For a step up in formality and ambition, Au Crocodile is the obvious move — it carries more prestige and suits a celebratory occasion better than Colbert's brasserie register. If you want something with a similar modern French approach but closer to the city centre, 1741 and de:ja are both worth considering. Ondine skews more towards seafood, while Au Pont Corbeau is a solid choice if you want a more casual, traditional Alsatian experience at a lower price point.
Specific tasting menu details are not confirmed in available records for Colbert, so verify the current format when booking. What is documented is a €€€ price range and a Michelin Plate, which signals consistent quality without the full tasting-menu theatrics of a starred house. If a set menu is on offer, it is likely the better value path at this price tier.
Colbert sits on the Route de Mittelhausbergen on Strasbourg's western edge — not a spontaneous city-centre stop, so plan to go deliberately. It opens at 8am daily and runs through to 10:30pm (10pm Sundays), which gives flexibility most Strasbourg restaurants don't. The Michelin Plate and consecutive OAD Casual Europe rankings since 2023 suggest it performs consistently, so a first visit is low-risk at the €€€ level.
Specific dish details are not available in the venue record, so ordering advice has to come from the menu on the day. Under chef Sascha Rieb, the kitchen operates in the French Brasserie and Modern Cuisine register, which typically means seasonal market dishes alongside brasserie staples. Ask the team what is running that week rather than defaulting to the printed menu.
At €€€, Colbert sits in Strasbourg's mid-to-upper bracket and holds both a Michelin Plate and an OAD Casual Europe ranking (ranked #843 in 2025, up from a recommendation in 2023), which justifies the spend for a reliable modern French meal. It is not the cheapest option in the city, but it consistently earns its recognition. If you want more ambition for similar money, Au Crocodile or 1741 are the natural comparisons to weigh.
No dietary policy is confirmed in the venue record. For anything specific — vegetarian, gluten-free, or allergy-related — check the venue's official channels before booking. A kitchen operating at Michelin Plate level in the modern French register will generally have the technical range to accommodate, but do not assume without confirming.

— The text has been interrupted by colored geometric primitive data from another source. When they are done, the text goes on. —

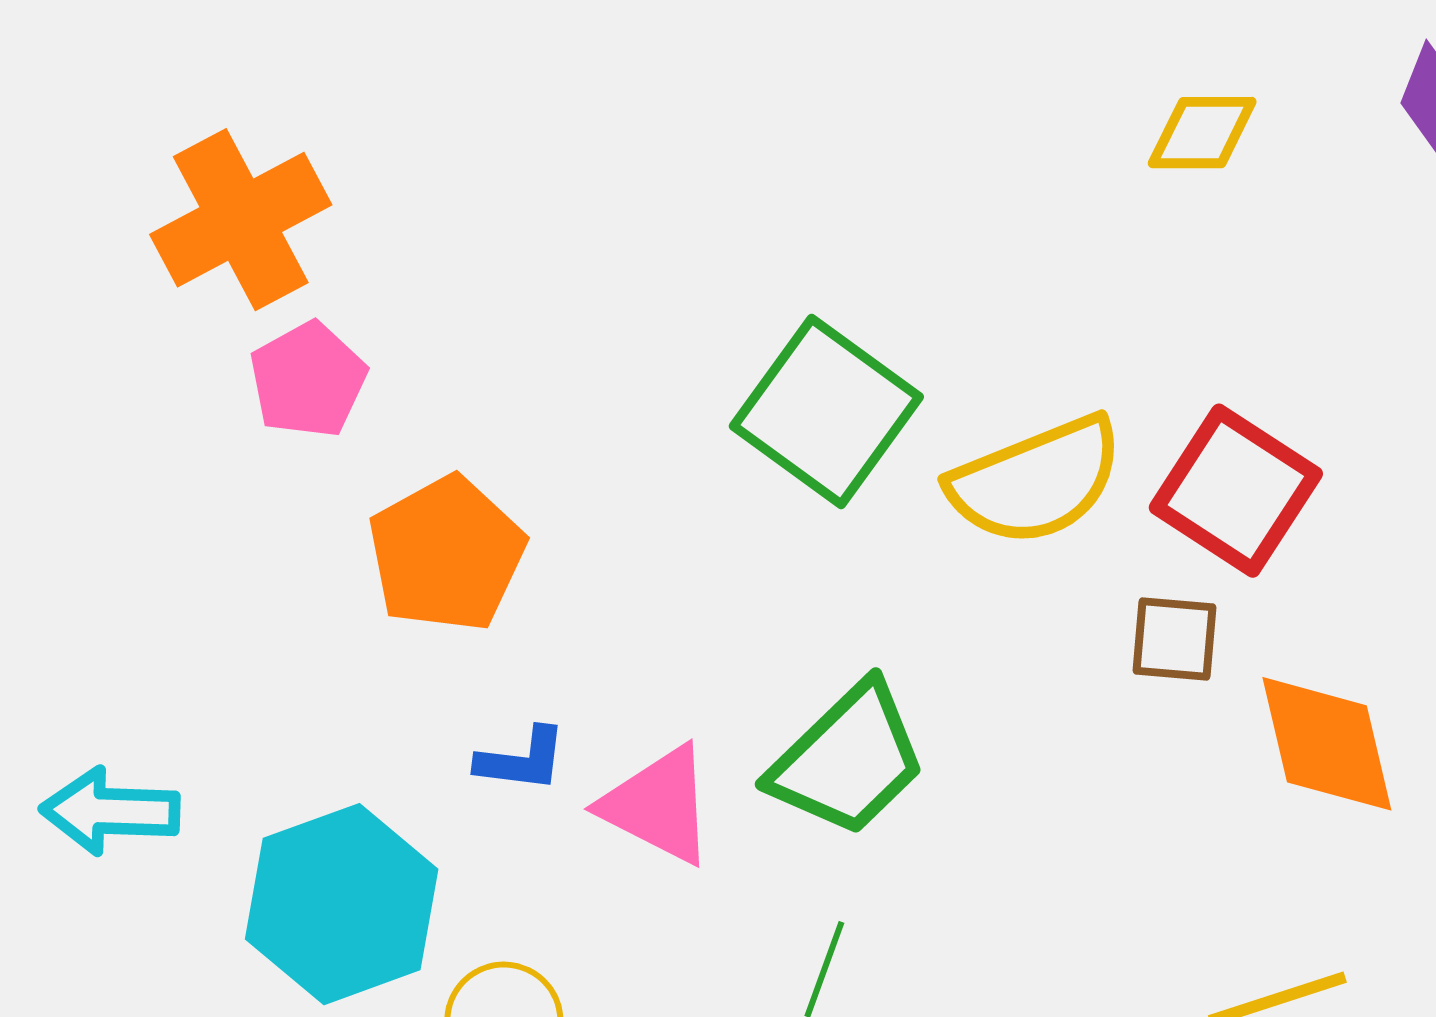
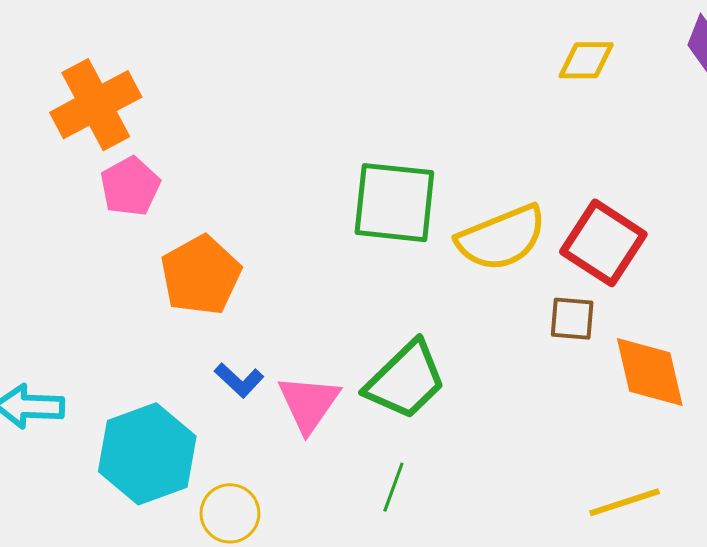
green square: (826, 412) -> (394, 203), turned -30
blue L-shape: (522, 760) -> (239, 380), turned 36
pink triangle: (658, 805) -> (309, 403), turned 38

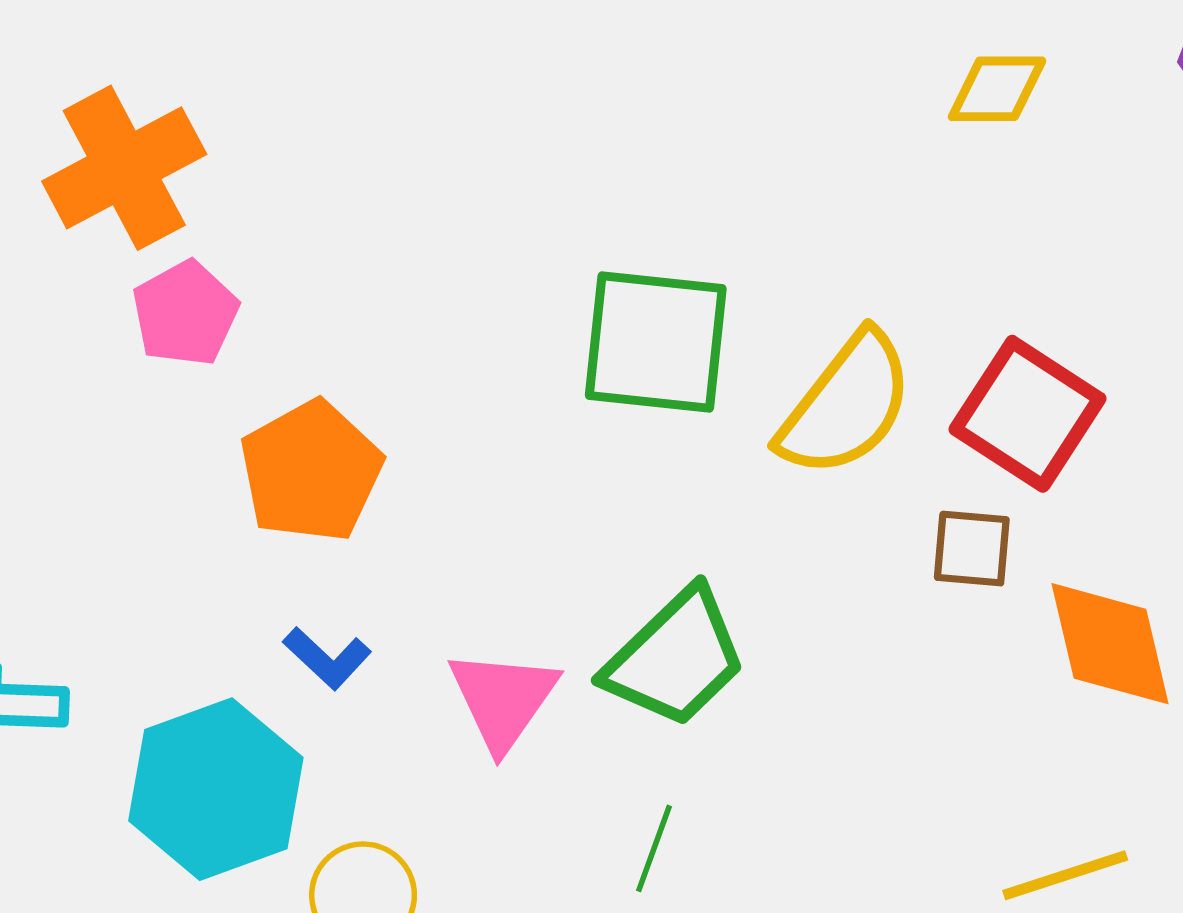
yellow semicircle: (501, 238) -> (846, 405), turned -30
blue L-shape: (239, 380) -> (327, 658), moved

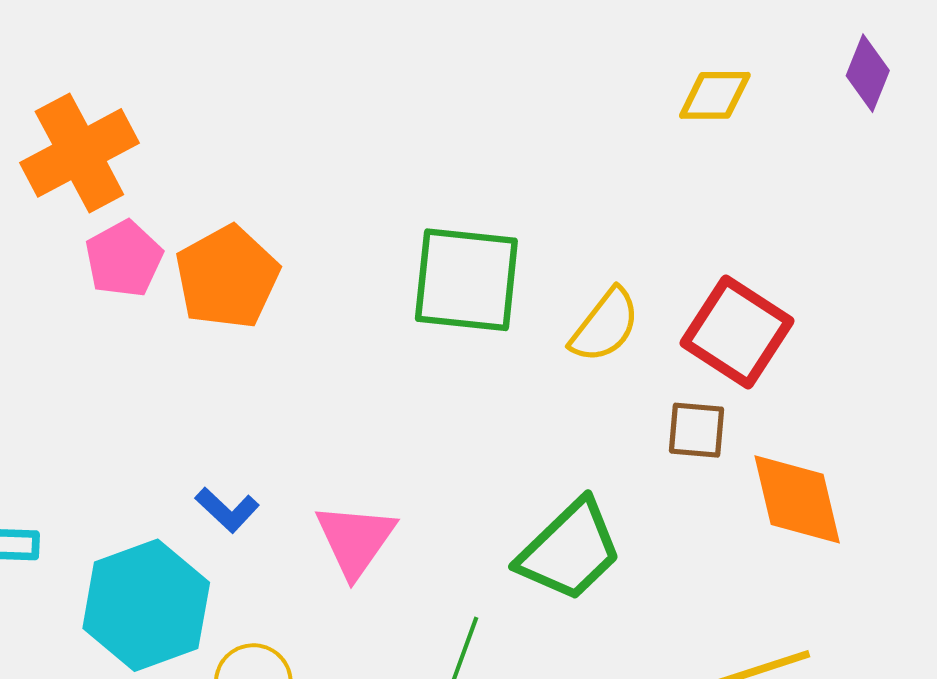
yellow semicircle: (846, 405) -> (605, 326), size x0.7
orange pentagon: (311, 471) -> (227, 277), moved
green trapezoid: (676, 658) -> (570, 550), moved

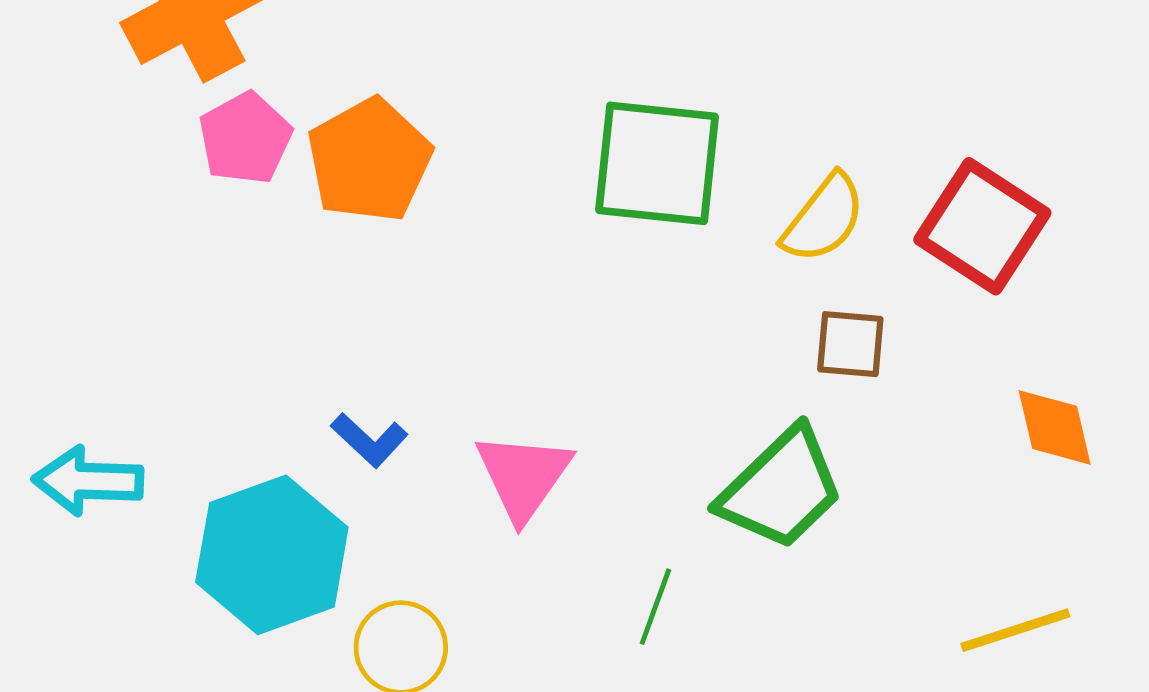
brown square: (697, 430) -> (850, 344), moved
orange diamond: (797, 499) -> (1055, 427), size x0.7

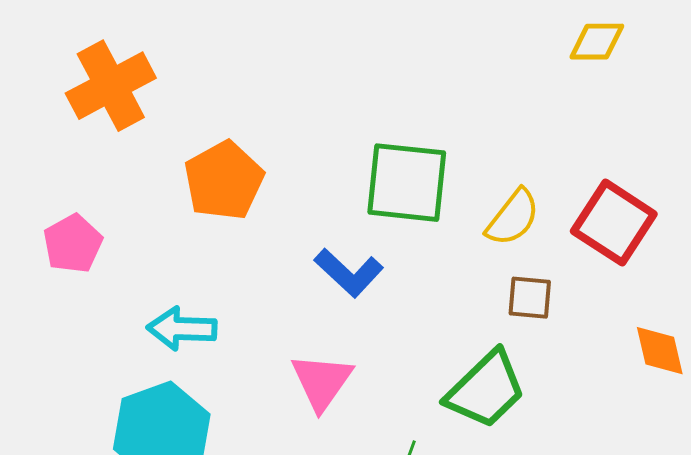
pink pentagon: (245, 138) -> (73, 244), moved
blue L-shape: (369, 440) -> (349, 273), moved, size x1.4
cyan arrow: (88, 481) -> (182, 329), moved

It works for a special occasion, but it is better suited to an intimate dinner than a landmark celebration. The brasserie format and western-edge location make it feel local and unfussy rather than event-like. If you need the full occasion treatment — private rooms, ceremony, prestige address — Au Crocodile is a more fitting call. Colbert is the right choice when the meal itself is the occasion, not the backdrop.
Keep this venue in your Pearl passport, rate it after you visit, and track it alongside every other place you collect.